## SOURCE DATA
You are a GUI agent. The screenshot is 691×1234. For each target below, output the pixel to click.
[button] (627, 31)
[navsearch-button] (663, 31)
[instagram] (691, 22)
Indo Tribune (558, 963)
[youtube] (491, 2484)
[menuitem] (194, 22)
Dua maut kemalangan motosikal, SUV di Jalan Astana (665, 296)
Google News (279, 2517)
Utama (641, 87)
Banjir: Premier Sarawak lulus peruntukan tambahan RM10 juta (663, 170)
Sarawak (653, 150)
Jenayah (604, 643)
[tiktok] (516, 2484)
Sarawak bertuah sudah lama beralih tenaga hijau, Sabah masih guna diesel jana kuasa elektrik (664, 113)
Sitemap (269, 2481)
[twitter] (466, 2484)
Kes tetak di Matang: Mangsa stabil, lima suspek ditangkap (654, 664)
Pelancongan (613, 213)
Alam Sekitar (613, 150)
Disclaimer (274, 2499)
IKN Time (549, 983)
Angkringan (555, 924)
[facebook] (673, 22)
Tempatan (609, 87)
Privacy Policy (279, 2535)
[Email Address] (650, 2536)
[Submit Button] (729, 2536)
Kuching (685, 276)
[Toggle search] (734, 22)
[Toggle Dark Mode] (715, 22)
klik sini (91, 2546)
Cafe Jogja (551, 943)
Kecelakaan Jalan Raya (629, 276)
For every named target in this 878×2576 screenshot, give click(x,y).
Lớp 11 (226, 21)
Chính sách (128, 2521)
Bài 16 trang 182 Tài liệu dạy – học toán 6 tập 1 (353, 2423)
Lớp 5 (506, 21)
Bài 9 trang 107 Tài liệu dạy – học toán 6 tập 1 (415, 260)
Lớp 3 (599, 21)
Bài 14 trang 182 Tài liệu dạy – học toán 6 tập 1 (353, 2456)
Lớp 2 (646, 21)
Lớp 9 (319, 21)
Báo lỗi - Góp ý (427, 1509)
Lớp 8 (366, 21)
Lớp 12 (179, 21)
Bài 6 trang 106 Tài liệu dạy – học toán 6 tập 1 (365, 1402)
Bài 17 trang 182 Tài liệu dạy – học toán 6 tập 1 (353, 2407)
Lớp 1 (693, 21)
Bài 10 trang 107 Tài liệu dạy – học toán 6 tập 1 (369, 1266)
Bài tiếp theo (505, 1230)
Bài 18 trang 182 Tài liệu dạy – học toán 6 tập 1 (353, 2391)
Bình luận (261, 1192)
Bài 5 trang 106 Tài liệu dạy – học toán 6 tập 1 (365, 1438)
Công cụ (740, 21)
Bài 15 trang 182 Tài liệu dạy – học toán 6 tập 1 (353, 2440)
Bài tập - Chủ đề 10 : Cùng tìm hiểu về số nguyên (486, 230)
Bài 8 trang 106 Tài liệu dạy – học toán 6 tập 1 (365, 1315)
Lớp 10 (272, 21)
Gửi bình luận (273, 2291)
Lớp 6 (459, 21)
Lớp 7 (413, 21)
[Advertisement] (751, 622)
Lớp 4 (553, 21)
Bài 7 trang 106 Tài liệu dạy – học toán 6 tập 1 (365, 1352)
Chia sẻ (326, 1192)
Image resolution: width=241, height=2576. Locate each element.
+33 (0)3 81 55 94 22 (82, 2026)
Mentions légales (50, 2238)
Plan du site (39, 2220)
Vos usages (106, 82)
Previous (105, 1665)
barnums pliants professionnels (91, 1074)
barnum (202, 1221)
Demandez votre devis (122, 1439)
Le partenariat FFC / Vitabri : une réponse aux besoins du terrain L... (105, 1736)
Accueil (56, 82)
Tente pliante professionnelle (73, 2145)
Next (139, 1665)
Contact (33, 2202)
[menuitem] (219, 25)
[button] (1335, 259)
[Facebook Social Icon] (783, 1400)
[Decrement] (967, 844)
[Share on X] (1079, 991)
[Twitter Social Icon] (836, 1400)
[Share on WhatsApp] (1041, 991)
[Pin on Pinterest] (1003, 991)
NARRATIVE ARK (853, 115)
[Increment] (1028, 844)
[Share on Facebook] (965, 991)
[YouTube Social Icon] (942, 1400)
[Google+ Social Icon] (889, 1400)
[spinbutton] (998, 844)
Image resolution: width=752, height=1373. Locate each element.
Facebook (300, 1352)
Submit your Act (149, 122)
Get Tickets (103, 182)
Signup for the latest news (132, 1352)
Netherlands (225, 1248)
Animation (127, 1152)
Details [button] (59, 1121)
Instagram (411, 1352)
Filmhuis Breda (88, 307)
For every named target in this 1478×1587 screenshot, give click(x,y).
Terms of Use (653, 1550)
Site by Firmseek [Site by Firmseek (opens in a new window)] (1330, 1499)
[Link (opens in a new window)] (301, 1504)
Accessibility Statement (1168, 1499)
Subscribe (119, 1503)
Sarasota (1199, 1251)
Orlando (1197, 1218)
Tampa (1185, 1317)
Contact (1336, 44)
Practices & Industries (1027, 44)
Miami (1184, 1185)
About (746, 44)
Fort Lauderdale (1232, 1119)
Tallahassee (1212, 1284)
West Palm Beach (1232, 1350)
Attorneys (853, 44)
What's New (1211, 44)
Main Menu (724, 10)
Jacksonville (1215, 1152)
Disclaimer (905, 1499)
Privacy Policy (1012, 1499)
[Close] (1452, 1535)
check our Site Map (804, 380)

## ABOUT THIS TASK
Exactly as they appear, copy the lines of the listing above from the first through the one that contains "[twitter] (466, 2484)", and nothing more.

## ANSWER TO THIS TASK
You are a GUI agent. The screenshot is 691×1234. For each target below, output the pixel to click.
[button] (627, 31)
[navsearch-button] (663, 31)
[instagram] (691, 22)
Indo Tribune (558, 963)
[youtube] (491, 2484)
[menuitem] (194, 22)
Dua maut kemalangan motosikal, SUV di Jalan Astana (665, 296)
Google News (279, 2517)
Utama (641, 87)
Banjir: Premier Sarawak lulus peruntukan tambahan RM10 juta (663, 170)
Sarawak (653, 150)
Jenayah (604, 643)
[tiktok] (516, 2484)
Sarawak bertuah sudah lama beralih tenaga hijau, Sabah masih guna diesel jana kuasa elektrik (664, 113)
Sitemap (269, 2481)
[twitter] (466, 2484)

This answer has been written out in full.